##### SOURCE MATERIAL
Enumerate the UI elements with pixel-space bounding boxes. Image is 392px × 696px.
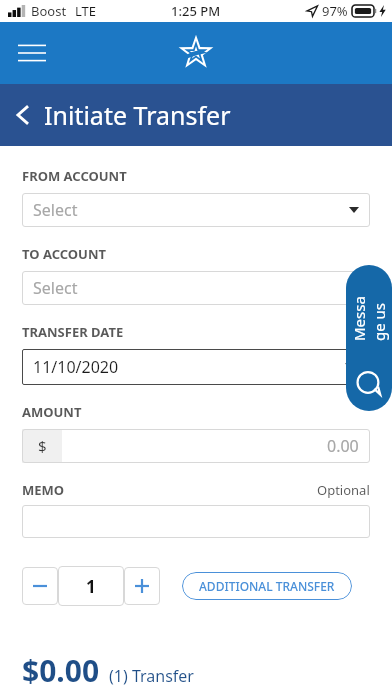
button[interactable]: Home (173, 30, 219, 76)
staticText: Select (33, 199, 78, 221)
button[interactable]: 1 (58, 566, 124, 606)
staticText: 11/10/2020 (33, 356, 119, 378)
staticText: 1 (86, 575, 96, 598)
button[interactable] (124, 567, 160, 605)
staticText: 1:25 PM (171, 2, 221, 20)
button[interactable]: 11/10/2020 (22, 349, 370, 385)
staticText: (1) Transfer (109, 665, 194, 687)
staticText: Message us (349, 295, 389, 341)
button[interactable]: $ (22, 429, 370, 463)
staticText: MEMO (22, 481, 65, 499)
button[interactable]: Initiate Transfer (14, 98, 231, 132)
staticText: AMOUNT (22, 403, 82, 421)
button[interactable]: Menu (8, 29, 56, 77)
staticText: Optional (317, 481, 370, 499)
staticText: ADDITIONAL TRANSFER (199, 578, 335, 594)
button[interactable]: Select (22, 271, 370, 305)
staticText: TO ACCOUNT (22, 245, 106, 263)
staticText: 97% (322, 2, 348, 20)
button[interactable]: ADDITIONAL TRANSFER (182, 572, 352, 600)
button[interactable] (22, 567, 58, 605)
staticText: TRANSFER DATE (22, 323, 124, 341)
button[interactable] (22, 505, 370, 538)
staticText: Boost (31, 2, 67, 20)
staticText: $0.00 (22, 650, 100, 691)
staticText: LTE (75, 2, 97, 20)
staticText: $ (38, 436, 47, 456)
staticText: FROM ACCOUNT (22, 167, 127, 185)
button[interactable]: Message us (346, 265, 392, 411)
staticText: 0.00 (327, 435, 359, 457)
staticText: Initiate Transfer (44, 98, 231, 132)
button[interactable]: Select (22, 193, 370, 227)
staticText: Select (33, 277, 78, 299)
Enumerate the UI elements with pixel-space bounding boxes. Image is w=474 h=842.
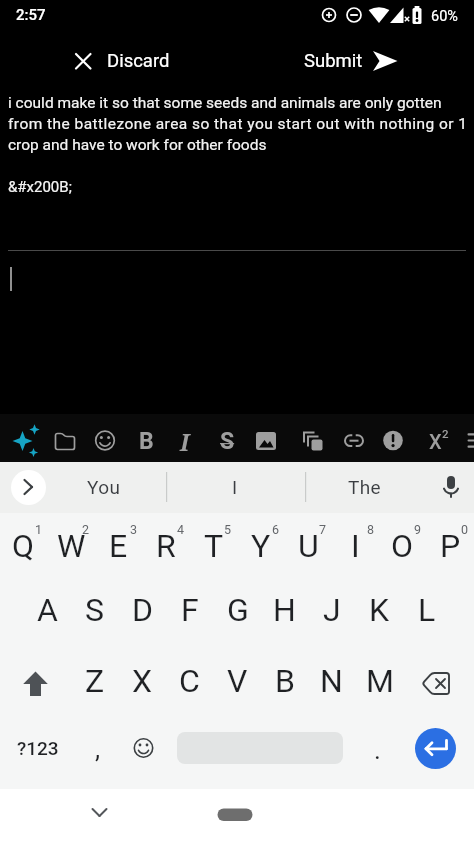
staticText: W [57, 527, 86, 565]
staticText: 2 [82, 522, 90, 537]
button[interactable] [120, 720, 167, 776]
button[interactable]: H [261, 579, 308, 641]
staticText: 7 [319, 522, 327, 537]
staticText: V [227, 662, 248, 700]
staticText: G [227, 591, 249, 629]
button[interactable]: I [155, 419, 215, 463]
button[interactable] [80, 795, 120, 831]
staticText: I [180, 426, 190, 457]
button[interactable]: F [166, 579, 213, 641]
staticText: Discard [107, 50, 170, 72]
staticText: 9 [414, 522, 422, 537]
staticText: R [156, 527, 176, 565]
staticText: I [232, 476, 238, 498]
staticText: 2:57 [16, 6, 46, 24]
button[interactable]: N [308, 650, 355, 712]
button[interactable]: B [261, 650, 308, 712]
button[interactable] [292, 422, 328, 458]
button[interactable] [68, 44, 180, 78]
staticText: from the battlezone area so that you sta… [8, 115, 468, 133]
button[interactable]: L [403, 579, 450, 641]
button[interactable] [294, 44, 404, 78]
staticText: F [181, 591, 199, 629]
button[interactable]: S [71, 579, 118, 641]
staticText: C [179, 662, 200, 700]
button[interactable] [87, 422, 123, 458]
button[interactable]: A [24, 579, 71, 641]
staticText: 3 [130, 522, 138, 537]
staticText: M [366, 662, 394, 700]
button[interactable]: V [214, 650, 261, 712]
button[interactable]: Z [71, 650, 118, 712]
button[interactable]: X [119, 650, 166, 712]
button[interactable] [210, 800, 260, 830]
staticText: 0 [461, 522, 469, 537]
button[interactable]: Y [237, 515, 284, 577]
button[interactable]: R [142, 515, 189, 577]
staticText: i could make it so that some seeds and a… [8, 94, 442, 112]
button[interactable]: W [48, 515, 95, 577]
button[interactable]: ?123 [8, 720, 68, 776]
button[interactable]: O [379, 515, 426, 577]
staticText: You [87, 476, 121, 498]
button[interactable]: M [356, 650, 403, 712]
staticText: N [320, 662, 343, 700]
staticText: I [351, 527, 360, 565]
button[interactable] [47, 422, 83, 458]
staticText: 60% [431, 8, 458, 25]
staticText: ?123 [17, 737, 59, 759]
staticText: T [204, 527, 224, 565]
button[interactable]: You [44, 462, 164, 512]
staticText: U [298, 527, 319, 565]
button[interactable] [12, 656, 60, 712]
staticText: , [95, 734, 101, 764]
button[interactable]: J [308, 579, 355, 641]
button[interactable]: E [95, 515, 142, 577]
button[interactable]: D [119, 579, 166, 641]
button[interactable]: T [190, 515, 237, 577]
button[interactable] [250, 422, 286, 458]
button[interactable] [6, 422, 42, 458]
staticText: B [139, 428, 154, 455]
button[interactable]: C [166, 650, 213, 712]
button[interactable] [432, 464, 472, 510]
staticText: 6 [272, 522, 280, 537]
button[interactable]: , [78, 721, 118, 777]
staticText: Z [85, 662, 105, 700]
button[interactable] [412, 656, 462, 712]
staticText: D [132, 591, 153, 629]
staticText: 5 [224, 522, 232, 537]
staticText: Y [251, 527, 271, 565]
staticText: K [369, 591, 390, 629]
button[interactable] [334, 422, 370, 458]
staticText: 4 [177, 522, 185, 537]
button[interactable]: I [175, 462, 295, 512]
staticText: Q [12, 527, 35, 565]
staticText: E [109, 527, 128, 565]
button[interactable]: B [116, 419, 176, 463]
button[interactable] [11, 470, 46, 505]
staticText: B [275, 662, 295, 700]
button[interactable]: U [285, 515, 332, 577]
button[interactable] [412, 422, 452, 458]
staticText: 8 [367, 522, 375, 537]
button[interactable] [375, 422, 411, 458]
staticText: X [429, 430, 442, 453]
staticText: L [418, 591, 436, 629]
staticText: Submit [304, 50, 363, 72]
button[interactable] [0, 85, 474, 245]
button[interactable]: . [357, 722, 397, 778]
staticText: H [273, 591, 296, 629]
staticText: P [440, 527, 461, 565]
button[interactable]: The [310, 462, 420, 512]
button[interactable]: P [427, 515, 474, 577]
button[interactable]: G [214, 579, 261, 641]
button[interactable]: Q [0, 515, 47, 577]
button[interactable]: K [356, 579, 403, 641]
staticText: 2 [442, 427, 449, 440]
staticText: X [132, 662, 153, 700]
button[interactable]: I [332, 515, 379, 577]
button[interactable]: S [197, 419, 257, 463]
button[interactable] [415, 728, 456, 769]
##########
*EXERCISE REQUIREMENTS*:
Find the lines in the records that contain the word "Select", then copy every one of them.

*RESULT OF THE EXERCISE*:
staticText: Select (33, 199, 78, 221)
button[interactable]: Select (22, 271, 370, 305)
button[interactable]: Select (22, 193, 370, 227)
staticText: Select (33, 277, 78, 299)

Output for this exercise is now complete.